MENJADI MADUKU COBA SAJA...
BAB.63


__ADS_3

Happy reading 😍


"Apa kamu baik-baik saja nak? pak Nirwan bertanya kepada Yoga yang masih saja terdiam dan memperhatikan Nessa.


"Ehhmmm baik kok pah," ucapnya saat ketahuan kalau dirinya sedang melamun dan tidak ikut komentar tentang pernikahan Randy.


"Ehmmm emang kamu kenapa Riyuu," Nessa kini menatap Yoga juga.


"Ngaak papa kok," Yoga tersenyum semuanya kini memperhatikan dirinya.


"Nak, berapa usia kandungan mu? tanya pak Nirwan kepada Nessa, mencoba mencari topik yang enak untuk di bahas.


"Mungkin 4 bulan yah," ucap Nessa dengan asal.

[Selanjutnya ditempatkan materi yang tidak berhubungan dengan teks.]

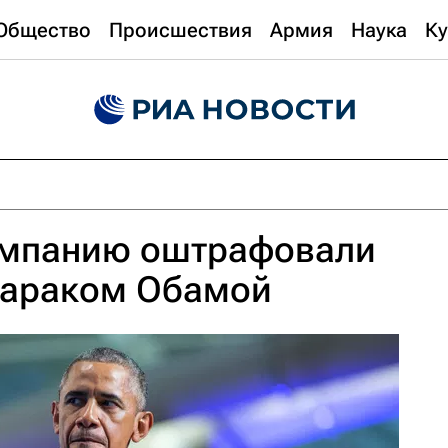
Общество
Происшествия
Армия
Наука
Ку
мпанию оштрафовали
 Бараком Обамой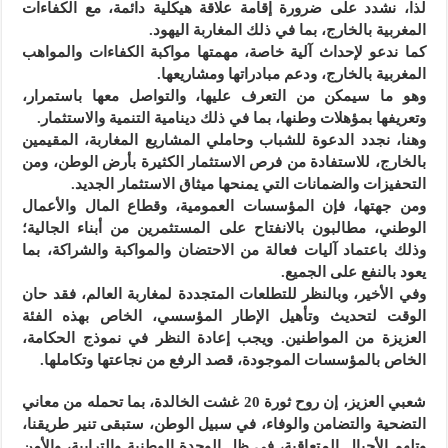
لذا، نشدد على ضرورة إقامة علاقة هيكلية دائمة، مع الكفاءات
المغربية بالخارج، بما في ذلك المغاربة اليهود.
كما ندعو لإحداث آلية خاصة، مهمتها مواكبة الكفاءات والمواهب
المغربية بالخارج، ودعم مبادراتها ومشاريعها.
وهو ما سيمكن من التعرف عليها، والتواصل معها باستمرار،
وتعريفها بمؤهلات وطنها، بما في ذلك دينامية التنمية والاستثمار.
وهنا، نجدد الدعوة للشباب وحاملي المشاريع المغاربة، المقيمين
بالخارج، للاستفادة من فرص الاستثمار الكثيرة بأرض الوطن، ومن
التحفيزات والضمانات التي يمنحها ميثاق الاستثمار الجديد.
ومن جهتها، فإن المؤسسات العمومية، وقطاع المال والأعمال
الوطني، مطالبون بالانفتاح على المستثمرين من أبناء الجالية؛
وذلك باعتماد آليات فعالة من الاحتضان والمواكبة والشراكة، بما
يعود بالنفع على الجميع.
وفي الأخير، وبالنظر للتطلعات المتجددة لمغاربة العالم، فقد حان
الوقت لتحديث وتأهيل الإطار المؤسسي، الخاص بهذه الفئة
العزيزة من المواطنين. ويجب إعادة النظر في نموذج الحكامة،
الخاص بالمؤسسات الموجودة، قصد الرفع من نجاعتها وتكاملها.
شعبي العزيز، إن روح ثورة 20 غشت الخالدة، بما تحمله من معاني
التضحية والتضامن والوفاء، في سبيل الوطن، ستبقى تنير طريقنا،
وتلهم الأجيال المتعاقبة، في ظل الوحدة الوطنية والترابية، والأمن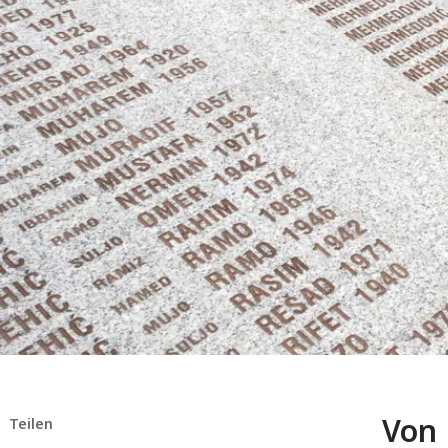
Von 
Teilen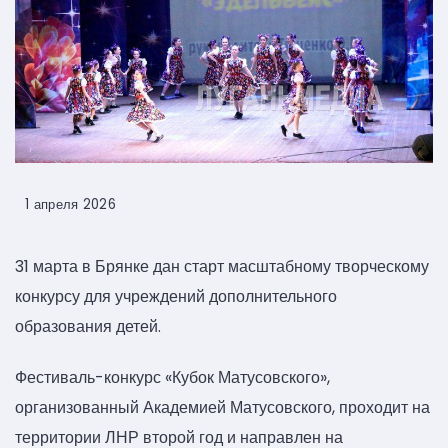
1 апреля 2026
31 марта в Брянке дан старт масштабному творческому
конкурсу для учреждений дополнительного
образования детей.
Фестиваль-конкурс «Кубок Матусовского»,
организованный Академией Матусовского, проходит на
территории ЛНР второй год и направлен на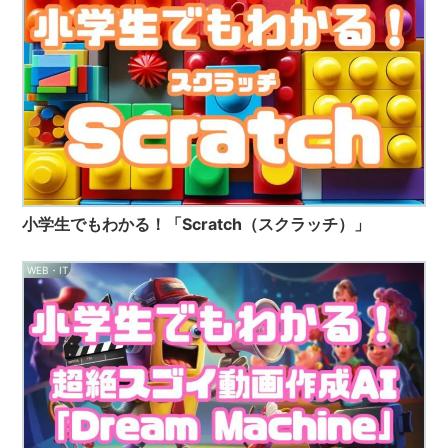
小学生でもわかる！「Scratch（スクラッチ）」
WEB・IT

Nessa memang tidak pernah tahu berapa usia kandungan nya karena dirinya enggan untuk memeriksa nya ke bidan ataupun dokter setempat.


"Bagaimana kalau kita melakukan USG? tanya pak Nirwan kepada Nessa dan juga Yoga yang kini saling pandang mendengar rencana pak Nirwan.


"Ga usah lah yah, ngapain juga lah USG segala, aku males ngantri nya," ucap Nessa dengan acuh, meski pernah terpikir di dalam benaknya untuk melakukan hal itu bila saja suaminya yang memintanya, tapi sekarang semua sudah tidak lagi Nessa pikirkan, bahkan sebuah nama saja belum ada di benaknya.


"Kenapa kamu bertanya tidak usah nak," tanya pak Nirwan yang tahu pasti alasan sebenarnya Nessa.


"Nessa malas aja yaaah," ucap nya dengan menjawab dengan nada malas.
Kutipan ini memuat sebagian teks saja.